While watching "The Tyra Banks Show," wait, don't freak out yet. :) She's actually pretty good sometimes. So, I was watching today and she loves doing these "social experiments." The one she did today took people of various ethnic backgrounds and placed them in a room where they were shown photos or footage. After viewing the item, opinions were given.

There was a white guy who was, and probably still is, incredibly racist. Not sheet-wearing racist, but about a step or two away from that. A woman there was also this way, preferring to say she was "afraid of black people." After viewing a video of a black woman with three children, they both presumed the black woman was on welfare, had three different dads for the children, etc.

Tyra, I was glad to see, spoke up to say there was nothing in that photo that said this woman was on welfare, etc. She was wearing business clothing, had diamonds in her ears, the children were all well dressed and she was nicely manicured...by that, she looked professional. Similar footage of a white woman did not get the same response from these two...their reasoning for only seeing color and a negative stereotype was "that's how I was raised..."

I just thought, what a lame excuse. That lame excuse is what led another woman (a black woman) to eventually break down and cry. She explained that she has a college degree, professional job, has several desirable qualities, yet, men see black skin and write her off. Through all those tears, she said black men want white women, Asian men won't consider her, white men don't want a black woman and the list goes on.
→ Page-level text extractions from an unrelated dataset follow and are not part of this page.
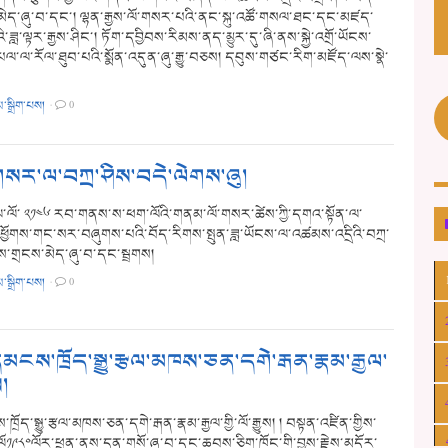
ེད་ཞུ་བ་དང་། ལྷན་རྒྱས་ལོ་གསར་པའི་ནང་སྐུ་འཚོ་གསལ་ཐང་དང་མཛད་
ི་ཟླ་ལྟར་རྒྱས་ཤིང་། ཏོག་དབྱིབས་རིམས་ནད་མྱུར་དུ་ཞི་ནས་སྐྱེ་འགྲོ་ཡོངས་
པལ་ལ་རོལ་ཐུབ་པའི་སྨོན་འདུན་ཞུ་རྒྱུ་བཅས། དབུས་གཙང་རིག་མཛོད་ལས་སྣེ་
མ་སྒྲིག་པས།
·
0
གསར་ལ་བཀྲ་ཤིས་བདེ་ལེགས་ཞུ།
ྱལ་ལོ་ ༢༡༤༦ རབ་གནས་ས་ཕག་ལོའི་གནམ་ལོ་གསར་ཚེས་ཀྱི་དགའ་སྟོན་ལ་
ཕྱོགས་གང་སར་བཞུགས་པའི་བོད་རིགས་སྤུན་ཟླ་ཡོངས་ལ་འཚམས་འདྲིའི་བཀྲ་
ས་གྲངས་མེད་ཞུ་བ་དང་སྦྲགས།
མ་སྒྲིག་པས།
·
0
་དམངས་ཁྲོད་སྒྱུ་རྩལ་མཁས་ཅན་དགེ་རྒན་རྣམ་རྒྱལ་
ས།
་ཁྲོད་སྒྱུ་རྩལ་མཁས་ཅན་དགེ་རྒན་རྣམ་རྒྱལ་གྱི་ལོ་རྒྱུས། ། བསྟན་འཛིན་གྱིས་
ི་ལོ༡༩༨༠ལོར་ཕྲན་ནས་དྲན་གསོ་ཞུ་བ་དང་ཆབས་ཅིག་ཁོང་གི་བྱས་རྗེས་མདོར་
Despite the fact that it appeared she was having a personal pity party, she is right. Many times men of any race -assume- because I am a black woman, I fit the negative stereotype. That is beyond annoying because that attitude deprives a black woman of even the opportunity to shine. No race of people are perfect and no race of people are all bad. It does discourage me that such a negative stereotype is attached to black women in this country. I guess this is why people who write me and say, "I thought you were white..." Don't continue the conversation once they know I am not.